[Data records]
______

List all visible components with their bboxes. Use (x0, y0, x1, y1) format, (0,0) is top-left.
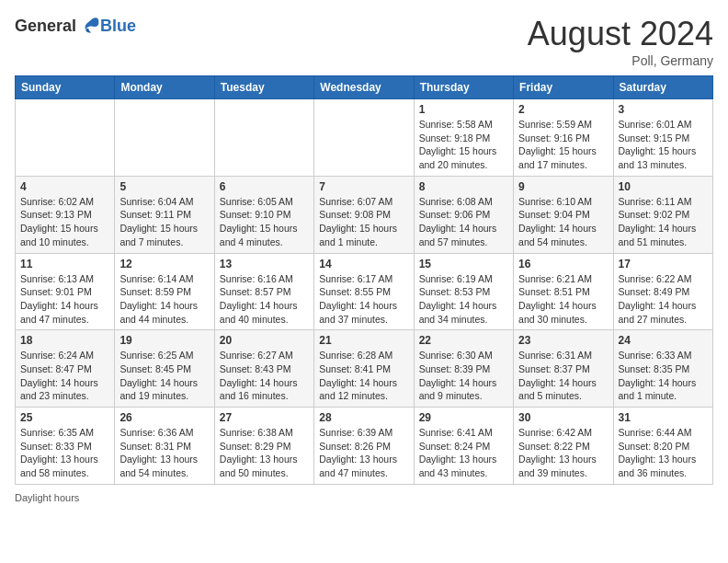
day-info: Sunrise: 6:16 AM Sunset: 8:57 PM Dayligh… (220, 272, 309, 327)
day-number: 25 (20, 411, 109, 424)
calendar-cell: 10Sunrise: 6:11 AM Sunset: 9:02 PM Dayli… (613, 176, 712, 253)
calendar-cell: 16Sunrise: 6:21 AM Sunset: 8:51 PM Dayli… (514, 253, 613, 330)
calendar-cell: 26Sunrise: 6:36 AM Sunset: 8:31 PM Dayli… (115, 408, 214, 485)
day-info: Sunrise: 6:25 AM Sunset: 8:45 PM Dayligh… (119, 349, 209, 403)
calendar-cell: 27Sunrise: 6:38 AM Sunset: 8:29 PM Dayli… (214, 408, 313, 485)
calendar-cell: 17Sunrise: 6:22 AM Sunset: 8:49 PM Dayli… (613, 253, 712, 330)
calendar-cell: 31Sunrise: 6:44 AM Sunset: 8:20 PM Dayli… (613, 408, 712, 485)
calendar-cell: 25Sunrise: 6:35 AM Sunset: 8:33 PM Dayli… (16, 408, 115, 485)
day-number: 5 (119, 180, 209, 193)
day-info: Sunrise: 6:36 AM Sunset: 8:31 PM Dayligh… (119, 426, 209, 480)
calendar-cell: 5Sunrise: 6:04 AM Sunset: 9:11 PM Daylig… (115, 176, 214, 253)
day-number: 31 (619, 411, 708, 424)
day-info: Sunrise: 6:04 AM Sunset: 9:11 PM Dayligh… (119, 195, 209, 249)
day-number: 23 (518, 334, 608, 347)
calendar-cell: 18Sunrise: 6:24 AM Sunset: 8:47 PM Dayli… (16, 330, 115, 408)
day-info: Sunrise: 6:17 AM Sunset: 8:55 PM Dayligh… (319, 272, 408, 327)
month-year-title: August 2024 (528, 15, 713, 53)
day-info: Sunrise: 6:31 AM Sunset: 8:37 PM Dayligh… (518, 349, 608, 403)
day-number: 4 (20, 180, 109, 193)
day-info: Sunrise: 6:28 AM Sunset: 8:41 PM Dayligh… (319, 349, 408, 403)
day-number: 28 (319, 411, 408, 424)
calendar-cell (115, 99, 214, 177)
day-info: Sunrise: 6:07 AM Sunset: 9:08 PM Dayligh… (319, 195, 408, 249)
day-number: 22 (419, 334, 508, 347)
day-number: 18 (20, 334, 109, 347)
title-block: August 2024 Poll, Germany (528, 15, 713, 68)
calendar-cell: 19Sunrise: 6:25 AM Sunset: 8:45 PM Dayli… (115, 330, 214, 408)
day-info: Sunrise: 6:42 AM Sunset: 8:22 PM Dayligh… (518, 426, 608, 480)
calendar-cell: 9Sunrise: 6:10 AM Sunset: 9:04 PM Daylig… (514, 176, 613, 253)
location-subtitle: Poll, Germany (528, 53, 713, 68)
calendar-cell: 4Sunrise: 6:02 AM Sunset: 9:13 PM Daylig… (16, 176, 115, 253)
calendar-cell: 12Sunrise: 6:14 AM Sunset: 8:59 PM Dayli… (115, 253, 214, 330)
logo-general-text: General (15, 17, 76, 36)
calendar-cell: 13Sunrise: 6:16 AM Sunset: 8:57 PM Dayli… (214, 253, 313, 330)
day-number: 13 (220, 258, 309, 270)
day-number: 15 (419, 258, 508, 270)
day-number: 14 (319, 258, 408, 270)
calendar-cell: 8Sunrise: 6:08 AM Sunset: 9:06 PM Daylig… (414, 176, 513, 253)
calendar-week-row: 11Sunrise: 6:13 AM Sunset: 9:01 PM Dayli… (16, 253, 713, 330)
calendar-cell: 6Sunrise: 6:05 AM Sunset: 9:10 PM Daylig… (214, 176, 313, 253)
day-number: 3 (619, 103, 708, 116)
calendar-cell: 3Sunrise: 6:01 AM Sunset: 9:15 PM Daylig… (613, 99, 712, 177)
calendar-week-row: 18Sunrise: 6:24 AM Sunset: 8:47 PM Dayli… (16, 330, 713, 408)
day-number: 11 (20, 258, 109, 270)
calendar-week-row: 1Sunrise: 5:58 AM Sunset: 9:18 PM Daylig… (16, 99, 713, 177)
calendar-footer: Daylight hours (15, 492, 713, 503)
logo-bird-icon (78, 15, 100, 37)
day-number: 20 (220, 334, 309, 347)
calendar-cell: 7Sunrise: 6:07 AM Sunset: 9:08 PM Daylig… (314, 176, 414, 253)
calendar-cell: 30Sunrise: 6:42 AM Sunset: 8:22 PM Dayli… (514, 408, 613, 485)
day-of-week-header: Thursday (414, 76, 513, 99)
day-of-week-header: Wednesday (314, 76, 414, 99)
calendar-cell: 29Sunrise: 6:41 AM Sunset: 8:24 PM Dayli… (414, 408, 513, 485)
calendar-cell (314, 99, 414, 177)
calendar-cell: 20Sunrise: 6:27 AM Sunset: 8:43 PM Dayli… (214, 330, 313, 408)
day-info: Sunrise: 5:59 AM Sunset: 9:16 PM Dayligh… (518, 118, 608, 172)
day-of-week-header: Sunday (16, 76, 115, 99)
day-number: 9 (518, 180, 608, 193)
logo-blue-text: Blue (100, 17, 136, 36)
calendar-cell: 24Sunrise: 6:33 AM Sunset: 8:35 PM Dayli… (613, 330, 712, 408)
calendar-cell (16, 99, 115, 177)
day-info: Sunrise: 6:08 AM Sunset: 9:06 PM Dayligh… (419, 195, 508, 249)
day-info: Sunrise: 6:27 AM Sunset: 8:43 PM Dayligh… (220, 349, 309, 403)
day-number: 30 (518, 411, 608, 424)
daylight-label: Daylight hours (15, 492, 79, 503)
day-number: 26 (119, 411, 209, 424)
day-number: 21 (319, 334, 408, 347)
day-info: Sunrise: 6:33 AM Sunset: 8:35 PM Dayligh… (619, 349, 708, 403)
day-info: Sunrise: 6:19 AM Sunset: 8:53 PM Dayligh… (419, 272, 508, 327)
day-of-week-header: Saturday (613, 76, 712, 99)
day-info: Sunrise: 6:22 AM Sunset: 8:49 PM Dayligh… (619, 272, 708, 327)
day-of-week-header: Monday (115, 76, 214, 99)
calendar-week-row: 4Sunrise: 6:02 AM Sunset: 9:13 PM Daylig… (16, 176, 713, 253)
calendar-cell: 15Sunrise: 6:19 AM Sunset: 8:53 PM Dayli… (414, 253, 513, 330)
day-info: Sunrise: 6:05 AM Sunset: 9:10 PM Dayligh… (220, 195, 309, 249)
day-number: 1 (419, 103, 508, 116)
day-info: Sunrise: 6:41 AM Sunset: 8:24 PM Dayligh… (419, 426, 508, 480)
calendar-cell: 28Sunrise: 6:39 AM Sunset: 8:26 PM Dayli… (314, 408, 414, 485)
calendar-cell: 22Sunrise: 6:30 AM Sunset: 8:39 PM Dayli… (414, 330, 513, 408)
day-number: 29 (419, 411, 508, 424)
day-number: 7 (319, 180, 408, 193)
day-number: 10 (619, 180, 708, 193)
day-info: Sunrise: 6:38 AM Sunset: 8:29 PM Dayligh… (220, 426, 309, 480)
day-number: 12 (119, 258, 209, 270)
calendar-cell: 1Sunrise: 5:58 AM Sunset: 9:18 PM Daylig… (414, 99, 513, 177)
day-info: Sunrise: 6:11 AM Sunset: 9:02 PM Dayligh… (619, 195, 708, 249)
day-info: Sunrise: 6:02 AM Sunset: 9:13 PM Dayligh… (20, 195, 109, 249)
day-info: Sunrise: 6:39 AM Sunset: 8:26 PM Dayligh… (319, 426, 408, 480)
day-number: 16 (518, 258, 608, 270)
calendar-week-row: 25Sunrise: 6:35 AM Sunset: 8:33 PM Dayli… (16, 408, 713, 485)
calendar-table: SundayMondayTuesdayWednesdayThursdayFrid… (15, 75, 713, 485)
day-info: Sunrise: 6:14 AM Sunset: 8:59 PM Dayligh… (119, 272, 209, 327)
day-info: Sunrise: 6:13 AM Sunset: 9:01 PM Dayligh… (20, 272, 109, 327)
day-of-week-header: Tuesday (214, 76, 313, 99)
day-info: Sunrise: 6:30 AM Sunset: 8:39 PM Dayligh… (419, 349, 508, 403)
calendar-cell: 11Sunrise: 6:13 AM Sunset: 9:01 PM Dayli… (16, 253, 115, 330)
day-info: Sunrise: 6:10 AM Sunset: 9:04 PM Dayligh… (518, 195, 608, 249)
calendar-cell: 21Sunrise: 6:28 AM Sunset: 8:41 PM Dayli… (314, 330, 414, 408)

______

▶ _PROBLEM STATEMENT_:
With the string "August" as the key, filter the data above and show the lines that match.

▶ _SOLUTION_:
month-year-title: August 2024 (528, 15, 713, 53)
title-block: August 2024 Poll, Germany (528, 15, 713, 68)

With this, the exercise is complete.